Boston, MA -Harvard, the world’s wealthiest university, saw its first workers’ strike in over 30 years this week as Harvard University Dining Service (HUDS) food service workers, members of UNITE HERE Local 26, took to the picket lines on Oct. 5. Workers were in contract negotiations with the Harvard administration since the end of May. The administration is refusing to budge on key workers’ demands including equitable healthcare, year-round employment, and a racial justice task force to promote equality at work.
Students from across the Harvard system are showing their support for the strike by issuing statements of solidarity, sharing meals with striking workers, and most importantly, reinforcing the picket lines.
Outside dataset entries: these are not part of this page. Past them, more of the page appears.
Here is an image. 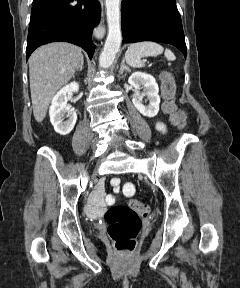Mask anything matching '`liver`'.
Masks as SVG:
<instances>
[{
    "instance_id": "6515ba94",
    "label": "liver",
    "mask_w": 240,
    "mask_h": 288,
    "mask_svg": "<svg viewBox=\"0 0 240 288\" xmlns=\"http://www.w3.org/2000/svg\"><path fill=\"white\" fill-rule=\"evenodd\" d=\"M83 62L81 49L65 42L50 43L36 49L29 58V80L35 120L42 122L49 103Z\"/></svg>"
}]
</instances>
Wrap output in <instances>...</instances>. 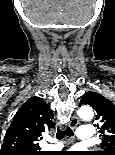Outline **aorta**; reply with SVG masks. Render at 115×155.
I'll list each match as a JSON object with an SVG mask.
<instances>
[{"label":"aorta","instance_id":"1","mask_svg":"<svg viewBox=\"0 0 115 155\" xmlns=\"http://www.w3.org/2000/svg\"><path fill=\"white\" fill-rule=\"evenodd\" d=\"M78 116L82 120L90 121L93 118V116H94L93 109L90 106H82L78 110Z\"/></svg>","mask_w":115,"mask_h":155}]
</instances>
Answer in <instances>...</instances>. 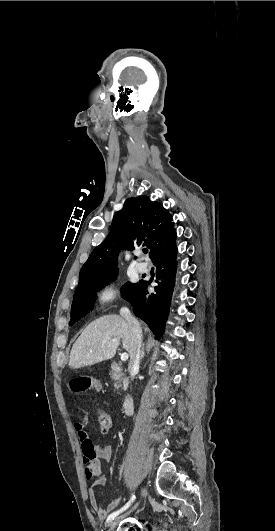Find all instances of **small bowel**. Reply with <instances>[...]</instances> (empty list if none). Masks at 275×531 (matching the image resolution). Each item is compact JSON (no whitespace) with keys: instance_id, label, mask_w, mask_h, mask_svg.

Almost 3000 students signed a petition supporting the HUDS workers strike, and now over 400 are pledged to stand on picket lines until worker’ demands are met.
A large coalition of student organizations issued joint declarations of support for the strike. Just this week, the Harvard chapter of the National Lawyers Guild and Reclaim Harvard Law released a co-authored, bilingual statement exposing that African American, Latino, Haitian and other oppressed nationalities and women are often given the lowest paying jobs at the law school and rarely receive promotions.
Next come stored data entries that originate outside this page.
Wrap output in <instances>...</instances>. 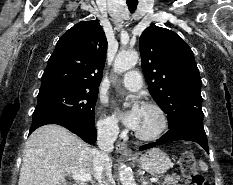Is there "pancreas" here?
<instances>
[{
  "instance_id": "obj_1",
  "label": "pancreas",
  "mask_w": 233,
  "mask_h": 185,
  "mask_svg": "<svg viewBox=\"0 0 233 185\" xmlns=\"http://www.w3.org/2000/svg\"><path fill=\"white\" fill-rule=\"evenodd\" d=\"M179 181H181L180 176H165L164 181L159 183V185H178Z\"/></svg>"
}]
</instances>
Undergraduate students have also held ‘dine-ins’ with the HUDS workers. Students and workers then share a meal and discuss the HUDS struggle and the experiences of Harvard’s workers.
Last week on Sept. 30, students and workers held a joint rally building towards the strike, followed by a worker speak-out in the main lounge of Harvard Law School. In response to the widespread student support for the HUDS strike, the Harvard Law School administration was forced to shut down law school cafeterias, rather than bringing in scabs to break the strike.
“Harvard has a long history of pitting its own students against workers. One president of the university, Abbott Lowell, owned a steel mill north of campus. The steel workers at the mill joined the famous Bread and Roses Strike of 1912 in Lawrence, Massachusetts. Harvard President Lowell offered students a passing grade on their mid-term exams if they would agree to reinforce the Massachusetts State Militia in harassing the workers and breaking the picket line,” explained Harvard Law student Collin Poirot during an Oct. 6 student-worker solidarity rally.
Poirot finished his speech, “These students traded in their solidarity and support for working-class people in exchange for good grades and upward mobility. We will never make that mistake again.”
While solidarity with the Harvard workers continues to grow on campus, it is apparent that the Harvard administration is negotiating on behalf of the financial elites who control the Harvard Corporation.
The HUDS workers are winning and participation is increasing with the Harvard Union of Clerical and Technical Workers (HUCTW), the Service Employees International Union (SEIU) and other workers joining them. On Oct. 7, UNITE HERE Local 26 members from hotels and universities across the city of Boston rallied with Harvard workers.
The HUDS workers are fierce in their commitment to winning this campaign. It is likely that solidarity with Harvard workers will spread to other campuses and cities in coming weeks, showing that reviving the strike is a good way to win.